**TASK OBJECTIVE:**
From the first line to the last, copy the material exactly.

**ENTRIES SHOWN:**
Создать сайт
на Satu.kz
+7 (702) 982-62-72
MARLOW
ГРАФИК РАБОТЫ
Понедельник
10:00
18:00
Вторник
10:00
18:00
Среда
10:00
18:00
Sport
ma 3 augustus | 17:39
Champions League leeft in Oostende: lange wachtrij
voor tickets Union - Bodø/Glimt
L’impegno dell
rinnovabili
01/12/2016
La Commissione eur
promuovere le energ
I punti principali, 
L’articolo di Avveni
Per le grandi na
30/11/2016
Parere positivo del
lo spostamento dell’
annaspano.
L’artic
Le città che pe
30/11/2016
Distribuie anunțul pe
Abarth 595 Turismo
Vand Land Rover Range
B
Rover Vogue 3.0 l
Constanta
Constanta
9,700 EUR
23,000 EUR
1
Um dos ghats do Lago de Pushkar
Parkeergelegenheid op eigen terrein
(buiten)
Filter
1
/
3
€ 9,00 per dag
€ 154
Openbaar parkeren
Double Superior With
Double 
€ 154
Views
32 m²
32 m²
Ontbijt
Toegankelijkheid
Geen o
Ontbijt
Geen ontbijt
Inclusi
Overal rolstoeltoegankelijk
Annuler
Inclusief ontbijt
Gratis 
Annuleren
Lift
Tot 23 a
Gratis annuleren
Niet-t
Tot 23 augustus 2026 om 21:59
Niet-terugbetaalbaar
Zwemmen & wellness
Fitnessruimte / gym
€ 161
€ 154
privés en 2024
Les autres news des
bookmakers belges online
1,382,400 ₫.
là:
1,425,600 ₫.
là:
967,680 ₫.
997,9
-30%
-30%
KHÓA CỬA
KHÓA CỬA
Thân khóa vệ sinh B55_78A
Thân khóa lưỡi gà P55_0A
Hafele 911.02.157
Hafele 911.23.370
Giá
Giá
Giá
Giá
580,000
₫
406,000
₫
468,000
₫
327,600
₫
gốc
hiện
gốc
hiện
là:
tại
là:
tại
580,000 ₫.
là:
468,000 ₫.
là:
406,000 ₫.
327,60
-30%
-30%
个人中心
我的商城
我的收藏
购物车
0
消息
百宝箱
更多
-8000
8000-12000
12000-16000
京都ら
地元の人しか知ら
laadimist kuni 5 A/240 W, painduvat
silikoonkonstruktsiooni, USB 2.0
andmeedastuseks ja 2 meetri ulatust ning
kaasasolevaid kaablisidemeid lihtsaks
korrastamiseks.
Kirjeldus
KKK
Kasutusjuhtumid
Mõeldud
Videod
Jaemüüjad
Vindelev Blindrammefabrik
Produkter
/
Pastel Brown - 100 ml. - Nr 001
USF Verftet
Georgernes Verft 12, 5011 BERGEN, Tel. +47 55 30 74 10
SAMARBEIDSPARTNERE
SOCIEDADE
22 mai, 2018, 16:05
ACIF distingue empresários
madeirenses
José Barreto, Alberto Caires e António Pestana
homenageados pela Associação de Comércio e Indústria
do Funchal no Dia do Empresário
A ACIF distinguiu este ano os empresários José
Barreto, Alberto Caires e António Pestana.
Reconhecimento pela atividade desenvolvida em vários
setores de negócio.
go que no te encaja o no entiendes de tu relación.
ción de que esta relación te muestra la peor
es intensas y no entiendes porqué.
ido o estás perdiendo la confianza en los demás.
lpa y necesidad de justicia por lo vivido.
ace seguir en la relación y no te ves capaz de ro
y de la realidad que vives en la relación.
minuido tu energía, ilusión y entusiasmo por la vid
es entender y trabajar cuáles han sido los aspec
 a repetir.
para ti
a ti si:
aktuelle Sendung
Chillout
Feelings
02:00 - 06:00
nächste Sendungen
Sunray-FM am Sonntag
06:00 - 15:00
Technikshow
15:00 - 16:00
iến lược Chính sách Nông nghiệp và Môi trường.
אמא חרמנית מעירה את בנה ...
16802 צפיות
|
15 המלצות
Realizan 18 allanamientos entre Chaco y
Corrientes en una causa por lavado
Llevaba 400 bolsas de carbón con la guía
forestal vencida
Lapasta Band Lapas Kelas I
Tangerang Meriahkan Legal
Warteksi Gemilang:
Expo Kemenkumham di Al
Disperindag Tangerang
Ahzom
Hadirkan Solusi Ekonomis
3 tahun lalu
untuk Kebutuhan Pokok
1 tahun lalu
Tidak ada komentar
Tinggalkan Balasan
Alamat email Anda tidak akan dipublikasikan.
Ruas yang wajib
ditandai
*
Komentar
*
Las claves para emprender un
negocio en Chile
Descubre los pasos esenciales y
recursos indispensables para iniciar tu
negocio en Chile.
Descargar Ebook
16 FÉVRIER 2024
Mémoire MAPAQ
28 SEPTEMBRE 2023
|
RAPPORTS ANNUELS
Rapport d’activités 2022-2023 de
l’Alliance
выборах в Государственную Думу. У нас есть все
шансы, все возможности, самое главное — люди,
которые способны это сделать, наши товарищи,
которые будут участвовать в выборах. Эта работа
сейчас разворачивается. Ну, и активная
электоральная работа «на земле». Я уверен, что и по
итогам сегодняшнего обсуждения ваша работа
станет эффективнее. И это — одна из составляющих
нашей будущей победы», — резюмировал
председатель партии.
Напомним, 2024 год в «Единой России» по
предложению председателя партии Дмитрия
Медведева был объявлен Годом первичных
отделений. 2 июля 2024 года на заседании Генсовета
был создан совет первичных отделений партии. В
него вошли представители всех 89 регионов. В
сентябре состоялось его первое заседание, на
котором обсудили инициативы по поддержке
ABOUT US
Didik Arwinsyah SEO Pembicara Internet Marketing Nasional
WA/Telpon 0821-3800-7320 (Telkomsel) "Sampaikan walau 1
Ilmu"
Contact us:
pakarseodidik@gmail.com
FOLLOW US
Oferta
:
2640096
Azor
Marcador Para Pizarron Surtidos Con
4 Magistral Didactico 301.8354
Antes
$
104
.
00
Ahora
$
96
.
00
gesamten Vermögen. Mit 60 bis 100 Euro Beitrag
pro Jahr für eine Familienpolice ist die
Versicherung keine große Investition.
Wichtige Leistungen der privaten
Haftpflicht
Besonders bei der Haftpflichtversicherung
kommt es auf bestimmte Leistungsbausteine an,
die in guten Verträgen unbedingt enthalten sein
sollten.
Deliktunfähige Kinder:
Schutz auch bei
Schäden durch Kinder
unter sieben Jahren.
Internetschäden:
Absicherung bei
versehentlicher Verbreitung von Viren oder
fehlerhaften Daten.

**EXERCISE OUTPUT:**
Создать сайт
на Satu.kz
+7 (702) 982-62-72
MARLOW
ГРАФИК РАБОТЫ
Понедельник
10:00
18:00
Вторник
10:00
18:00
Среда
10:00
18:00
Sport
ma 3 augustus | 17:39
Champions League leeft in Oostende: lange wachtrij
voor tickets Union - Bodø/Glimt
L’impegno dell
rinnovabili
01/12/2016
La Commissione eur
promuovere le energ
I punti principali, 
L’articolo di Avveni
Per le grandi na
30/11/2016
Parere positivo del
lo spostamento dell’
annaspano.
L’artic
Le città che pe
30/11/2016
Distribuie anunțul pe
Abarth 595 Turismo
Vand Land Rover Range
B
Rover Vogue 3.0 l
Constanta
Constanta
9,700 EUR
23,000 EUR
1
Um dos ghats do Lago de Pushkar
Parkeergelegenheid op eigen terrein
(buiten)
Filter
1
/
3
€ 9,00 per dag
€ 154
Openbaar parkeren
Double Superior With
Double 
€ 154
Views
32 m²
32 m²
Ontbijt
Toegankelijkheid
Geen o
Ontbijt
Geen ontbijt
Inclusi
Overal rolstoeltoegankelijk
Annuler
Inclusief ontbijt
Gratis 
Annuleren
Lift
Tot 23 a
Gratis annuleren
Niet-t
Tot 23 augustus 2026 om 21:59
Niet-terugbetaalbaar
Zwemmen & wellness
Fitnessruimte / gym
€ 161
€ 154
privés en 2024
Les autres news des
bookmakers belges online
1,382,400 ₫.
là:
1,425,600 ₫.
là:
967,680 ₫.
997,9
-30%
-30%
KHÓA CỬA
KHÓA CỬA
Thân khóa vệ sinh B55_78A
Thân khóa lưỡi gà P55_0A
Hafele 911.02.157
Hafele 911.23.370
Giá
Giá
Giá
Giá
580,000
₫
406,000
₫
468,000
₫
327,600
₫
gốc
hiện
gốc
hiện
là:
tại
là:
tại
580,000 ₫.
là:
468,000 ₫.
là:
406,000 ₫.
327,60
-30%
-30%
个人中心
我的商城
我的收藏
购物车
0
消息
百宝箱
更多
-8000
8000-12000
12000-16000
京都ら
地元の人しか知ら
laadimist kuni 5 A/240 W, painduvat
silikoonkonstruktsiooni, USB 2.0
andmeedastuseks ja 2 meetri ulatust ning
kaasasolevaid kaablisidemeid lihtsaks
korrastamiseks.
Kirjeldus
KKK
Kasutusjuhtumid
Mõeldud
Videod
Jaemüüjad
Vindelev Blindrammefabrik
Produkter
/
Pastel Brown - 100 ml. - Nr 001
USF Verftet
Georgernes Verft 12, 5011 BERGEN, Tel. +47 55 30 74 10
SAMARBEIDSPARTNERE
SOCIEDADE
22 mai, 2018, 16:05
ACIF distingue empresários
madeirenses
José Barreto, Alberto Caires e António Pestana
homenageados pela Associação de Comércio e Indústria
do Funchal no Dia do Empresário
A ACIF distinguiu este ano os empresários José
Barreto, Alberto Caires e António Pestana.
Reconhecimento pela atividade desenvolvida em vários
setores de negócio.
go que no te encaja o no entiendes de tu relación.
ción de que esta relación te muestra la peor
es intensas y no entiendes porqué.
ido o estás perdiendo la confianza en los demás.
lpa y necesidad de justicia por lo vivido.
ace seguir en la relación y no te ves capaz de ro
y de la realidad que vives en la relación.
minuido tu energía, ilusión y entusiasmo por la vid
es entender y trabajar cuáles han sido los aspec
 a repetir.
para ti
a ti si:
aktuelle Sendung
Chillout
Feelings
02:00 - 06:00
nächste Sendungen
Sunray-FM am Sonntag
06:00 - 15:00
Technikshow
15:00 - 16:00
iến lược Chính sách Nông nghiệp và Môi trường.
אמא חרמנית מעירה את בנה ...
16802 צפיות
|
15 המלצות
Realizan 18 allanamientos entre Chaco y
Corrientes en una causa por lavado
Llevaba 400 bolsas de carbón con la guía
forestal vencida
Lapasta Band Lapas Kelas I
Tangerang Meriahkan Legal
Warteksi Gemilang:
Expo Kemenkumham di Al
Disperindag Tangerang
Ahzom
Hadirkan Solusi Ekonomis
3 tahun lalu
untuk Kebutuhan Pokok
1 tahun lalu
Tidak ada komentar
Tinggalkan Balasan
Alamat email Anda tidak akan dipublikasikan.
Ruas yang wajib
ditandai
*
Komentar
*
Las claves para emprender un
negocio en Chile
Descubre los pasos esenciales y
recursos indispensables para iniciar tu
negocio en Chile.
Descargar Ebook
16 FÉVRIER 2024
Mémoire MAPAQ
28 SEPTEMBRE 2023
|
RAPPORTS ANNUELS
Rapport d’activités 2022-2023 de
l’Alliance
выборах в Государственную Думу. У нас есть все
шансы, все возможности, самое главное — люди,
которые способны это сделать, наши товарищи,
которые будут участвовать в выборах. Эта работа
сейчас разворачивается. Ну, и активная
электоральная работа «на земле». Я уверен, что и по
итогам сегодняшнего обсуждения ваша работа
станет эффективнее. И это — одна из составляющих
нашей будущей победы», — резюмировал
председатель партии.
Напомним, 2024 год в «Единой России» по
предложению председателя партии Дмитрия
Медведева был объявлен Годом первичных
отделений. 2 июля 2024 года на заседании Генсовета
был создан совет первичных отделений партии. В
него вошли представители всех 89 регионов. В
сентябре состоялось его первое заседание, на
котором обсудили инициативы по поддержке
ABOUT US
Didik Arwinsyah SEO Pembicara Internet Marketing Nasional
WA/Telpon 0821-3800-7320 (Telkomsel) "Sampaikan walau 1
Ilmu"
Contact us:
pakarseodidik@gmail.com
FOLLOW US
Oferta
:
2640096
Azor
Marcador Para Pizarron Surtidos Con
4 Magistral Didactico 301.8354
Antes
$
104
.
00
Ahora
$
96
.
00
gesamten Vermögen. Mit 60 bis 100 Euro Beitrag
pro Jahr für eine Familienpolice ist die
Versicherung keine große Investition.
Wichtige Leistungen der privaten
Haftpflicht
Besonders bei der Haftpflichtversicherung
kommt es auf bestimmte Leistungsbausteine an,
die in guten Verträgen unbedingt enthalten sein
sollten.
Deliktunfähige Kinder:
Schutz auch bei
Schäden durch Kinder
unter sieben Jahren.
Internetschäden:
Absicherung bei
versehentlicher Verbreitung von Viren oder
fehlerhaften Daten.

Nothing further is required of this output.